下方を流れる森を眺める。せめてアマテラスの移動速度がもう少し速ければと思ったところで頭にファンタジーな風景がよぎった。
「……そうだ。速度だよ。速度を増やせれば危険もその分減るじゃ無いか!」
タケルは踵を返すと格納庫に走った。
「ゴルゴンさん!」
この空母の技術責任者となっているゴルゴンに駆け寄るタケル。
「なんじゃ? どうした?」
「ちょっと意見があるんだけど!」
「ふむ?」
「この船の速度ってもっと出せないんですかね?」
「調べた限りは今の速度が限界じゃな。そもそもあまり動き回ることを想定していなかったようじゃ」
なるほど。だから対空兵器なんかが充実しているわけか。もっとも今はまだ一部しか稼働していないようだけど。
「なら、艦の後部にプロペラを付けよう!」
「……プロペラ?」
「ああ! 風を作り出して艦を押し進めるんだよ!」
ゴルゴンが無言で眉をしかめた。
「ああもう! 何か描く物はない!?」
「ん? あるぞ、そこに……」
「借りるよ!」
近くのテーブルに積んであった紙の束から、白紙の物を引き抜き、羽ペンにインクを浸す。

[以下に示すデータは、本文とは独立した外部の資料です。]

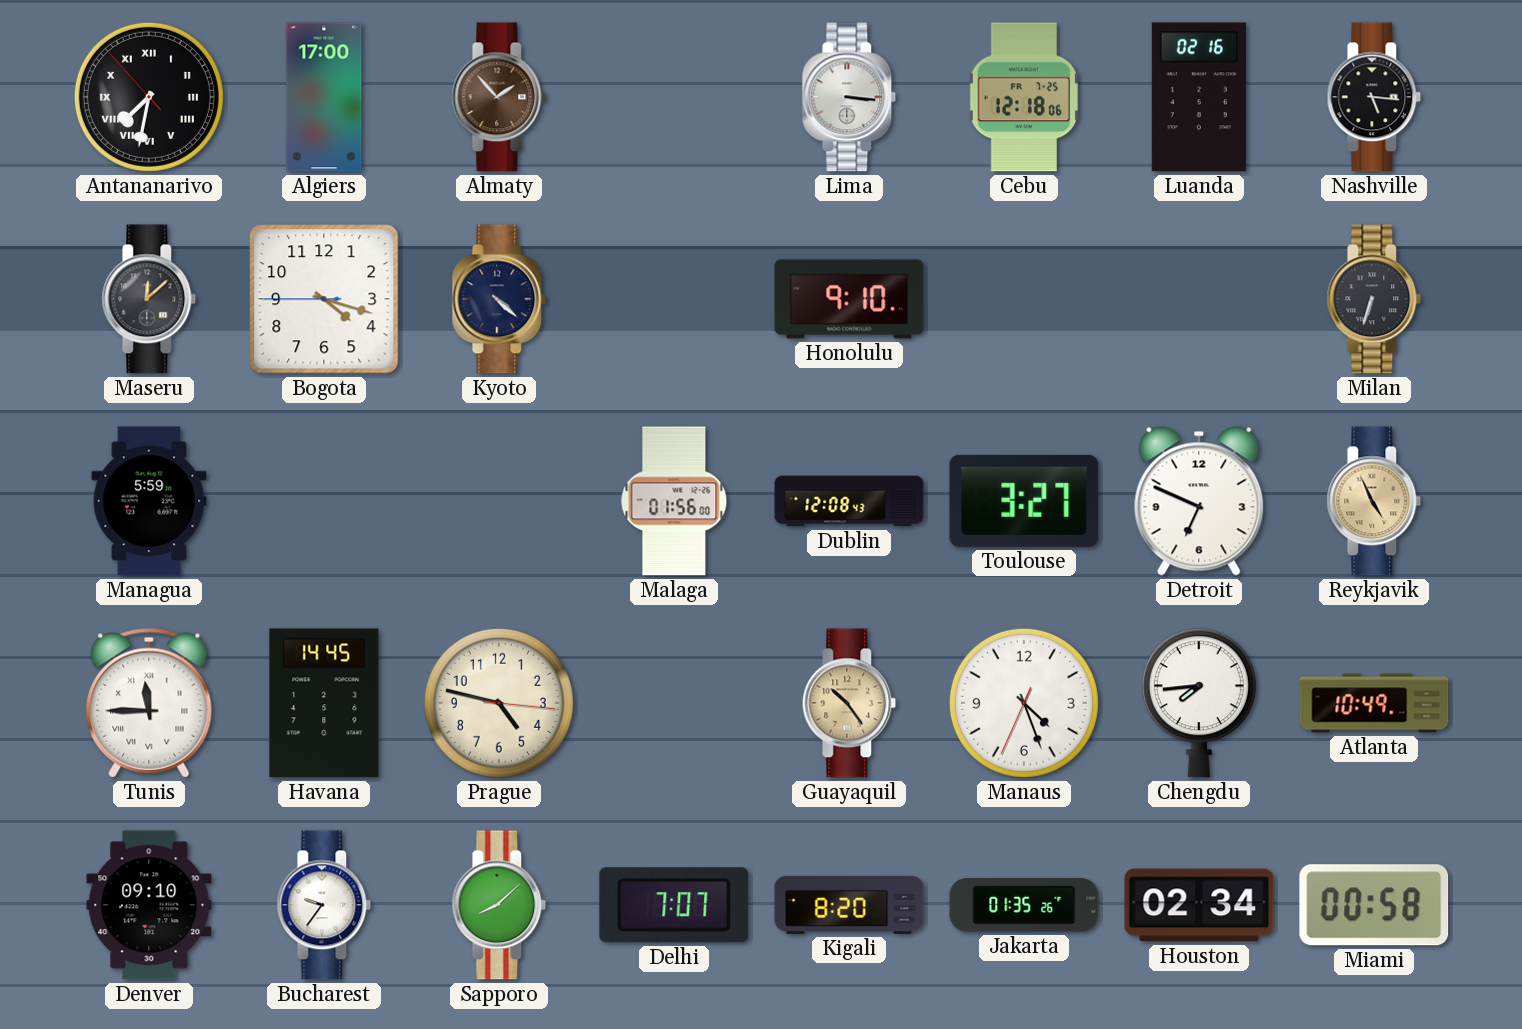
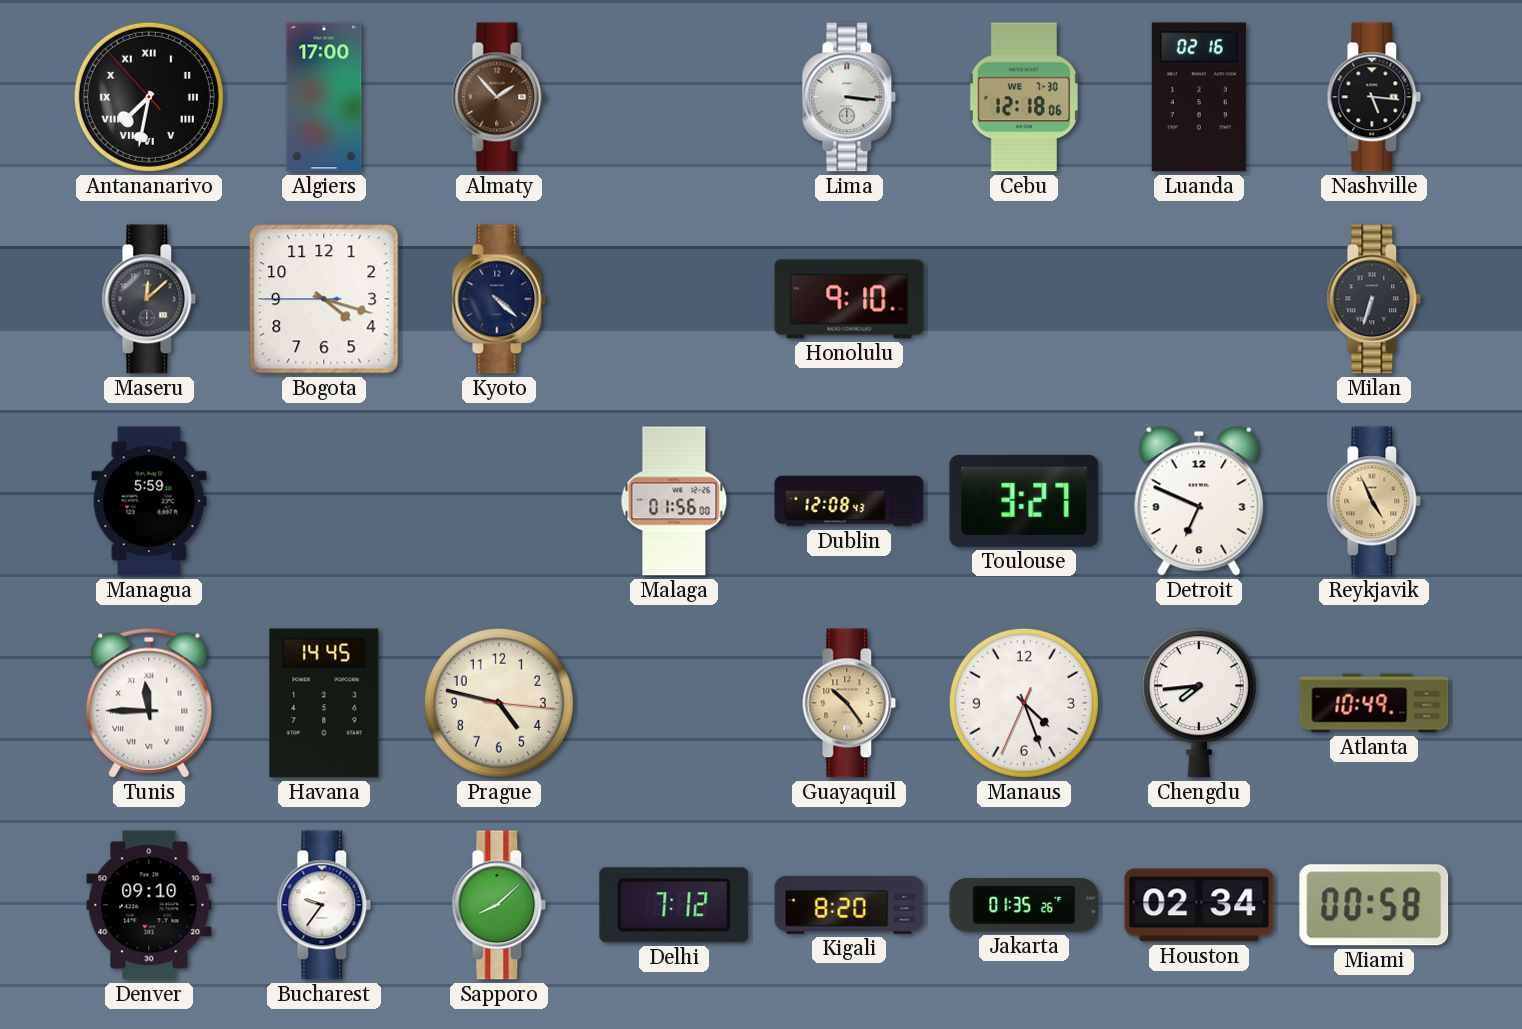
Cebu date: FR 7-25 -> WE 7-30
Delhi: 7:07 -> 7:12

アクティブオタクであるタケルの趣味の一つに同人誌出版という物があった。
オリジナルの漫画を描いて売る程度には絵心があった。
凄まじい勢いでアマテラスのイラストに、巨大な風車のようなプロペラを描き加えていくタケルのまわりに、作業していた人々が集まってきていたのだが、今のタケルには気がつかない。
全体像だけでなく、可能な限り細かい仕様を描き上げるとゴルゴンに見せた。
「こう! 捻りをいれた板を回転させる事で、風を後方に作り出すんだ!」
「……ふむやってみなけばわらんが、まぁきっと出来るんだろうが……じゃがな」
「問題があるのか?」
「どうやってこれを回転させるんじゃ? 人力か?」
「まさか! それに関してはアイディアがある!」
「ほう?」
魔導鎧装の飛行システムである、大量の蒸気を生む灼熱宝珠と、水を無限に生み出す湧水宝珠。この二つがあれば出来る。
「蒸気タービン! 蒸気タービンを作るんだよ!」
それは一足飛びに新国家アマテラスの科学技術を押し上げる提案だった事に、この時タケルは気がつかなかった。